■ INFORMATION SUPPLIED:

***

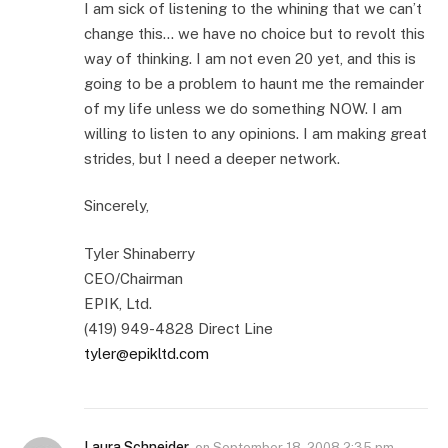
I am sick of listening to the whining that we can’t
change this… we have no choice but to revolt this
way of thinking. I am not even 20 yet, and this is
going to be a problem to haunt me the remainder
of my life unless we do something NOW. I am
willing to listen to any opinions. I am making great
strides, but I need a deeper network.
Sincerely,
Tyler Shinaberry
CEO/Chairman
EPIK, Ltd.
(419) 949-4828 Direct Line
tyler@epikltd.com
Laura Schneider
on
September 18, 2008 2:35 pm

***

■ TASK OBJECTIVE: When you reproduce the entries above, keep every word exact and leave the images out.

■ ANSWER SECTION:
I am sick of listening to the whining that we can’t
change this… we have no choice but to revolt this
way of thinking. I am not even 20 yet, and this is
going to be a problem to haunt me the remainder
of my life unless we do something NOW. I am
willing to listen to any opinions. I am making great
strides, but I need a deeper network.
Sincerely,
Tyler Shinaberry
CEO/Chairman
EPIK, Ltd.
(419) 949-4828 Direct Line
tyler@epikltd.com
Laura Schneider
on
September 18, 2008 2:35 pm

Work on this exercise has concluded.